Lastly, is your role, résumé, or your latest success or failure who you are? These things fluctuate throughout your life. Does that mean you become a different you with each change? No.
In spiritual circles, people point to pure awareness or consciousness as the true self. The idea is that we occupy a body but we are not a body. We create and experience thoughts, emotions, and actions, but we are not our thoughts, emotions, or actions. We are the thinker—not the thought. The experiencer—not the experience. We are the pure awareness from which everything else arises.
Now, this might sound a bit too spiritual for a leadership blog. Hang in there—I’ll get to the relevance in a minute. But even neuroscientists widely agree on a few things when it comes to the concept of self:
The “self” is a creation of the brain. Neuroscience shows our sense of “me” is generated by neural activity—it isn’t something you’ll find in one spot, or as a physical object anywhere in the body.

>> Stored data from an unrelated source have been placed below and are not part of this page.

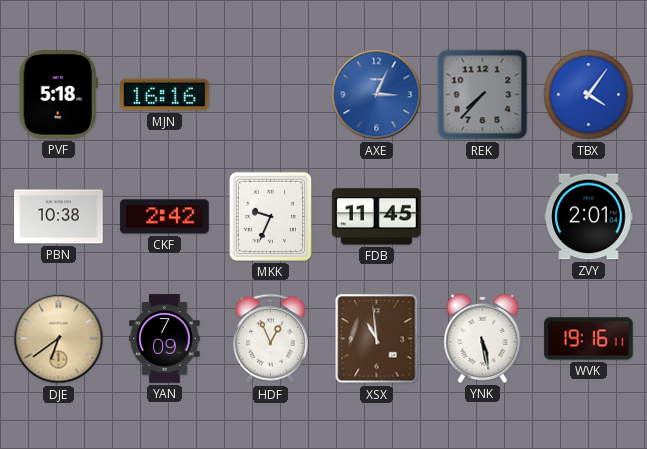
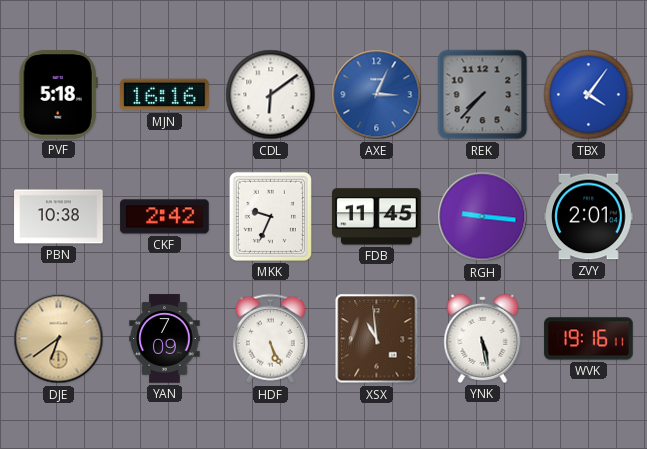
CDL: none -> 6:09
RGH: none -> 9:16
HDF: 12:56 -> 5:26
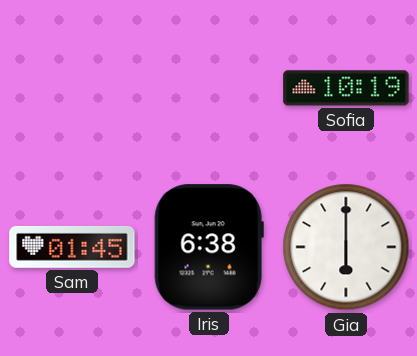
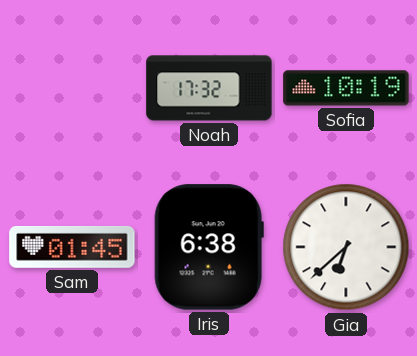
Noah: none -> 17:32
Gia: 6:00 -> 6:38
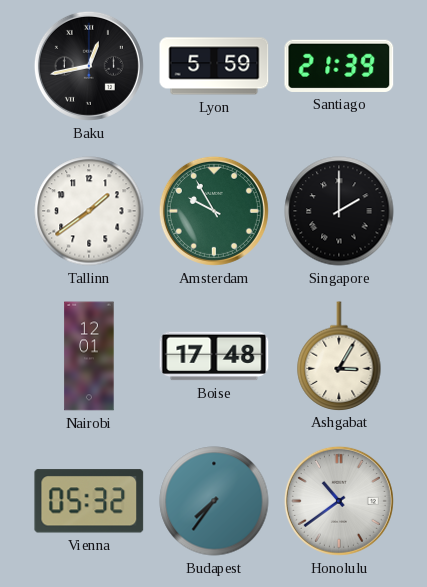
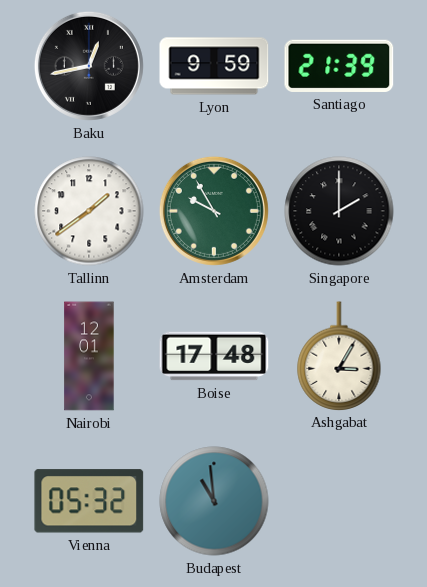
Lyon: 5:59 -> 9:59
Budapest: 7:36 -> 10:59
Honolulu: 10:39 -> none
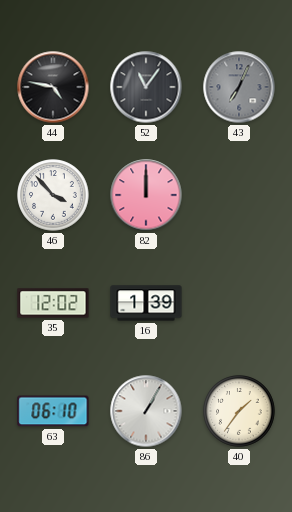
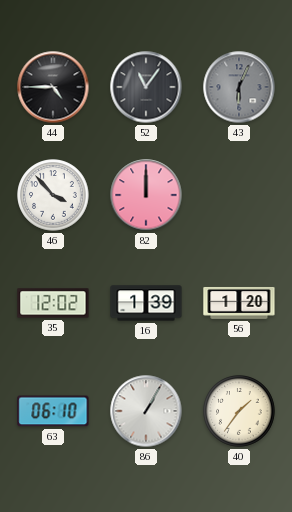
44: 4:47 -> 4:45
43: 7:04 -> 6:04
56: none -> 1:20
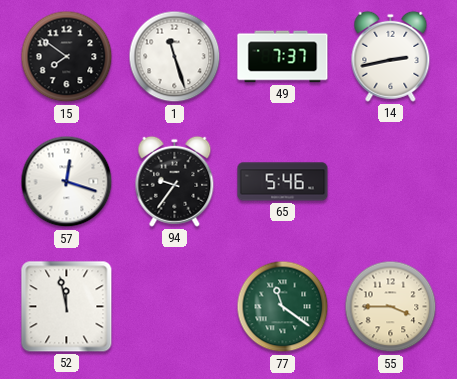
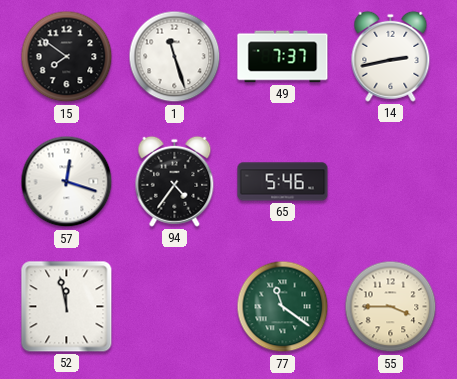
94: 9:36 -> 4:36
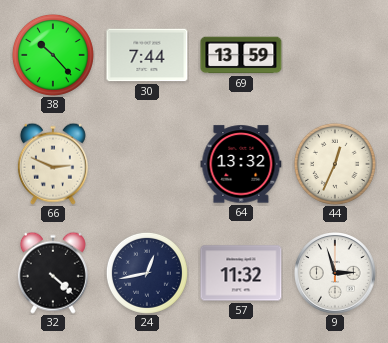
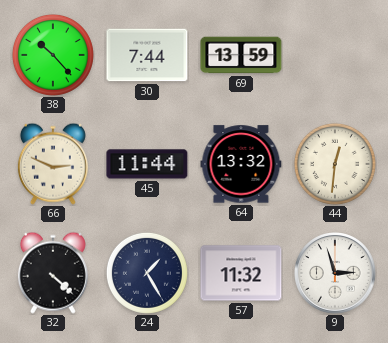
45: none -> 11:44
44: 12:34 -> 12:31
24: 12:43 -> 1:25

It’s always changing. What we call “I” constantly shifts with thoughts, feelings, memories, and roles—there’s no permanent, unchanging self at our core.
The self is made of many layers. Body awareness, personal stories, social roles, and emotional states—all these change over time, none hold the title of “real you.”
The sense of a constant “me” is a useful illusion. Our experience of being the same person is real, but it’s not a thing; it’s an ongoing process, a story the mind keeps telling and updating.
As the neuroscientist Anil Seth writes in his book, Being You:
“The self is not an immutable entity that lurks behind the windows of the eyes, looking out into the world and controlling the body as a pilot controls a plane. The experience of being me, or of being you, is a perception itself – or better, a collection of perceptions – a tightly woven bundle of neurally encoded predictions geared towards keeping your body alive. And this, I believe, is all we need to be, to be who we are.”
So, why does this matter for leadership?
Because the way we see ourselves—and others—changes everything. When we realise our identity is fluid and shaped by context, we become more open to growth, more compassionate towards change (in ourselves and our teams), and more resilient in the face of challenges. If we can hold our sense of self a little lightly, we’re less likely to take things personally, get stuck in old stories, or resist new possibilities.
That’s freedom—not just for leaders, but for humans.